START Exercise data
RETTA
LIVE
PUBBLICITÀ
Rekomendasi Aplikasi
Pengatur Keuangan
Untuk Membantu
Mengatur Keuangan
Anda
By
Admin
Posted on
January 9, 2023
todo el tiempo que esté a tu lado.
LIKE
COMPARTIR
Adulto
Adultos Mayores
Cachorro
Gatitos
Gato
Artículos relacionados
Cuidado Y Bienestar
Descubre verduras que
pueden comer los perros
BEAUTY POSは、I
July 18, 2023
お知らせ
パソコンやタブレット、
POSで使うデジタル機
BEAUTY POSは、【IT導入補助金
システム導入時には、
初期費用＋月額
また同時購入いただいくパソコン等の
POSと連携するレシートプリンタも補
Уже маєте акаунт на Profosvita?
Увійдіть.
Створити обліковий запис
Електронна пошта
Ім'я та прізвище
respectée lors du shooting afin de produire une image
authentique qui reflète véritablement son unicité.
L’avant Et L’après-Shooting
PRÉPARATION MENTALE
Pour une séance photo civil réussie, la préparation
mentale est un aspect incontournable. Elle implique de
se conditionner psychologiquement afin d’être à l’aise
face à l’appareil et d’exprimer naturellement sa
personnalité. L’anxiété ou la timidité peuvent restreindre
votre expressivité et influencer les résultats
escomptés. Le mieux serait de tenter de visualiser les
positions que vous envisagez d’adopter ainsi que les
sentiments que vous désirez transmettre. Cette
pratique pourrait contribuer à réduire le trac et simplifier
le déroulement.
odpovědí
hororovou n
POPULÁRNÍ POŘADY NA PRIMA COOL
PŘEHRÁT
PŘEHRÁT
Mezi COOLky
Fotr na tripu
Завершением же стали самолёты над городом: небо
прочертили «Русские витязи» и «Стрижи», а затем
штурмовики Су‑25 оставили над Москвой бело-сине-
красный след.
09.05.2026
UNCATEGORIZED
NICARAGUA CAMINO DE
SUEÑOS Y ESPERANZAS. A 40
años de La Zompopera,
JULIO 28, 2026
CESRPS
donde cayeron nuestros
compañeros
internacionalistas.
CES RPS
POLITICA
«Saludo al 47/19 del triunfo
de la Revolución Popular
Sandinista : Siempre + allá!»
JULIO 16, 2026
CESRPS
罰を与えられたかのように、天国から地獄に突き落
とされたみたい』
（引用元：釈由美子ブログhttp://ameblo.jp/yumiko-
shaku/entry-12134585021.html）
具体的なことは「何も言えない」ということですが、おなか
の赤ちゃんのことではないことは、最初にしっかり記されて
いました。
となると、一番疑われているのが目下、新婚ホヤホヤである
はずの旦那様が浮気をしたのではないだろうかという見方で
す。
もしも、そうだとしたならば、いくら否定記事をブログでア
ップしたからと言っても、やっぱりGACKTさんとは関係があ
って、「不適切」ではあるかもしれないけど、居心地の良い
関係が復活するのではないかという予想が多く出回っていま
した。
END Exercise data
▸ Exercise details:
Output all of the records, keeping every word exact.

▸ Completed task:
RETTA
LIVE
PUBBLICITÀ
Rekomendasi Aplikasi
Pengatur Keuangan
Untuk Membantu
Mengatur Keuangan
Anda
By
Admin
Posted on
January 9, 2023
todo el tiempo que esté a tu lado.
LIKE
COMPARTIR
Adulto
Adultos Mayores
Cachorro
Gatitos
Gato
Artículos relacionados
Cuidado Y Bienestar
Descubre verduras que
pueden comer los perros
BEAUTY POSは、I
July 18, 2023
お知らせ
パソコンやタブレット、
POSで使うデジタル機
BEAUTY POSは、【IT導入補助金
システム導入時には、
初期費用＋月額
また同時購入いただいくパソコン等の
POSと連携するレシートプリンタも補
Уже маєте акаунт на Profosvita?
Увійдіть.
Створити обліковий запис
Електронна пошта
Ім'я та прізвище
respectée lors du shooting afin de produire une image
authentique qui reflète véritablement son unicité.
L’avant Et L’après-Shooting
PRÉPARATION MENTALE
Pour une séance photo civil réussie, la préparation
mentale est un aspect incontournable. Elle implique de
se conditionner psychologiquement afin d’être à l’aise
face à l’appareil et d’exprimer naturellement sa
personnalité. L’anxiété ou la timidité peuvent restreindre
votre expressivité et influencer les résultats
escomptés. Le mieux serait de tenter de visualiser les
positions que vous envisagez d’adopter ainsi que les
sentiments que vous désirez transmettre. Cette
pratique pourrait contribuer à réduire le trac et simplifier
le déroulement.
odpovědí
hororovou n
POPULÁRNÍ POŘADY NA PRIMA COOL
PŘEHRÁT
PŘEHRÁT
Mezi COOLky
Fotr na tripu
Завершением же стали самолёты над городом: небо
прочертили «Русские витязи» и «Стрижи», а затем
штурмовики Су‑25 оставили над Москвой бело-сине-
красный след.
09.05.2026
UNCATEGORIZED
NICARAGUA CAMINO DE
SUEÑOS Y ESPERANZAS. A 40
años de La Zompopera,
JULIO 28, 2026
CESRPS
donde cayeron nuestros
compañeros
internacionalistas.
CES RPS
POLITICA
«Saludo al 47/19 del triunfo
de la Revolución Popular
Sandinista : Siempre + allá!»
JULIO 16, 2026
CESRPS
罰を与えられたかのように、天国から地獄に突き落
とされたみたい』
（引用元：釈由美子ブログhttp://ameblo.jp/yumiko-
shaku/entry-12134585021.html）
具体的なことは「何も言えない」ということですが、おなか
の赤ちゃんのことではないことは、最初にしっかり記されて
いました。
となると、一番疑われているのが目下、新婚ホヤホヤである
はずの旦那様が浮気をしたのではないだろうかという見方で
す。
もしも、そうだとしたならば、いくら否定記事をブログでア
ップしたからと言っても、やっぱりGACKTさんとは関係があ
って、「不適切」ではあるかもしれないけど、居心地の良い
関係が復活するのではないかという予想が多く出回っていま
した。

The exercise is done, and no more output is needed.